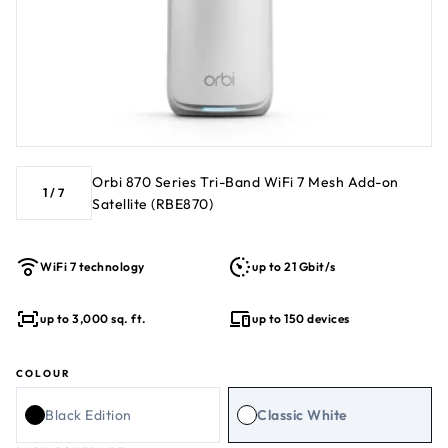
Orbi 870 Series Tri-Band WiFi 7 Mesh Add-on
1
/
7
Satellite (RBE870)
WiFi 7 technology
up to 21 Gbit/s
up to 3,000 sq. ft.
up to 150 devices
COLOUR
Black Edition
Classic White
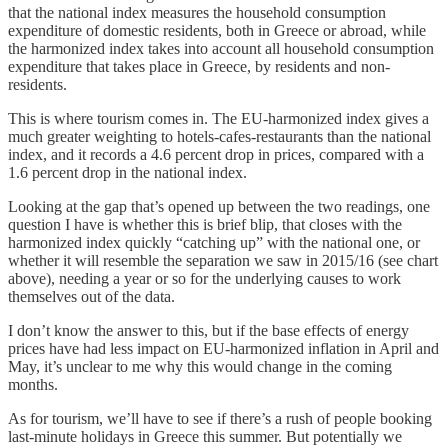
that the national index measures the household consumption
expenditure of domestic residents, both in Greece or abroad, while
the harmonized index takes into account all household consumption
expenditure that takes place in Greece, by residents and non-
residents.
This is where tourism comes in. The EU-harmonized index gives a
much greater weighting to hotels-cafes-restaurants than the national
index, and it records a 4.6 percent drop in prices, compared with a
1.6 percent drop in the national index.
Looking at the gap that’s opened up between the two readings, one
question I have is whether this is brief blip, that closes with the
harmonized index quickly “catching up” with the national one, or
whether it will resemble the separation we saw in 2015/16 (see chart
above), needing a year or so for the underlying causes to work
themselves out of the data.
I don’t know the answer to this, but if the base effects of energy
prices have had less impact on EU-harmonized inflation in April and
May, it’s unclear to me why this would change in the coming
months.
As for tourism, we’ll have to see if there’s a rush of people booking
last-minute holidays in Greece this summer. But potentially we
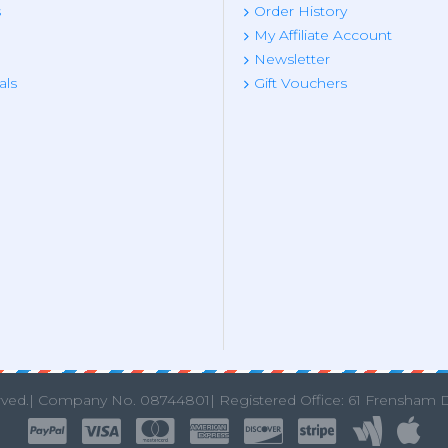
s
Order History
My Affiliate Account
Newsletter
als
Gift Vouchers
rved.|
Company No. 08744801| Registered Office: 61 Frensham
--
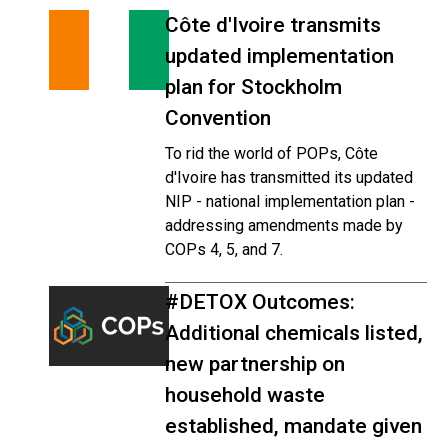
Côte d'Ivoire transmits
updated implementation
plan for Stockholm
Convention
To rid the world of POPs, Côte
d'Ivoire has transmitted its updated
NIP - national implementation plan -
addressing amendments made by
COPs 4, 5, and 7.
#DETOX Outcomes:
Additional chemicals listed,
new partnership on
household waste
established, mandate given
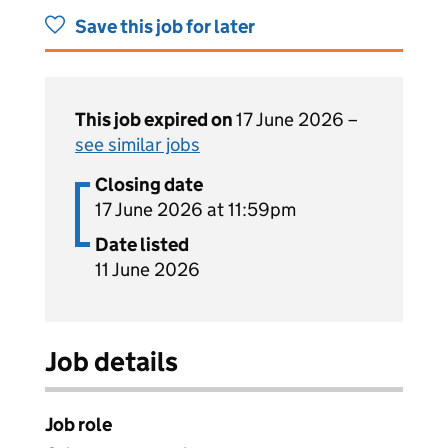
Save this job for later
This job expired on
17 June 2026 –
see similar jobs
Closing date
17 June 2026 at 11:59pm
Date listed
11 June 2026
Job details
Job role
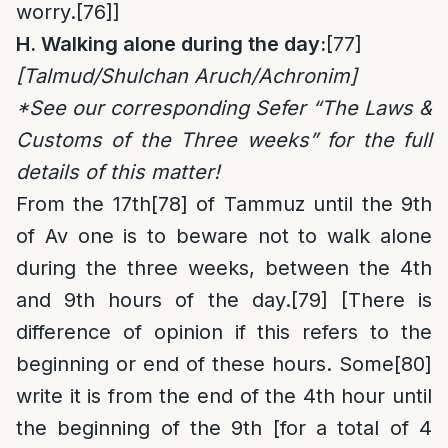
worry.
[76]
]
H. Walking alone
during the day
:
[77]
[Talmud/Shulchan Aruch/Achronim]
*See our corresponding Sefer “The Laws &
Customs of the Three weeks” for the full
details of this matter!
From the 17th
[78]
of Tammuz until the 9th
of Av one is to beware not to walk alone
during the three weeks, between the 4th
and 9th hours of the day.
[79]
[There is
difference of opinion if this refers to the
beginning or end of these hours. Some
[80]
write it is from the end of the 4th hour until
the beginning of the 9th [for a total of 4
* * *
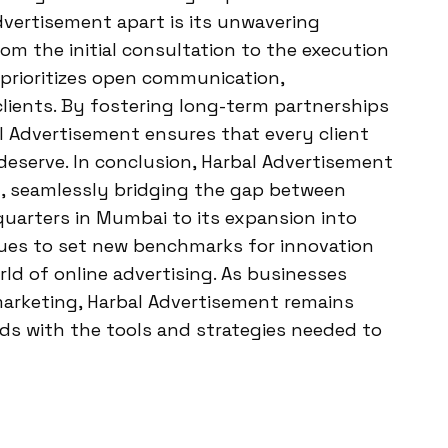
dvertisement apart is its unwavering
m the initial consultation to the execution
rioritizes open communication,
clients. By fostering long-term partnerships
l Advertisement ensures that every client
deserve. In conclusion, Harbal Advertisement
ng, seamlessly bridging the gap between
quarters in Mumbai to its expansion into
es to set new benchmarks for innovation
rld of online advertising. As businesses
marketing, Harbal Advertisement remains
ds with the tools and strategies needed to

Task: Transcribe only the lines above that start at the line containing "Orbi 870 Series Tri-Band WiFi 7 Mesh Add-on" and end at the line containing "much greater weighting". Omit pictures.

Written response:
Orbi 870 Series Tri-Band WiFi 7 Mesh Add-on
1
/
7
Satellite (RBE870)
WiFi 7 technology
up to 21 Gbit/s
up to 3,000 sq. ft.
up to 150 devices
COLOUR
Black Edition
Classic White
that the national index measures the household consumption
expenditure of domestic residents, both in Greece or abroad, while
the harmonized index takes into account all household consumption
expenditure that takes place in Greece, by residents and non-
residents.
This is where tourism comes in. The EU-harmonized index gives a
much greater weighting to hotels-cafes-restaurants than the national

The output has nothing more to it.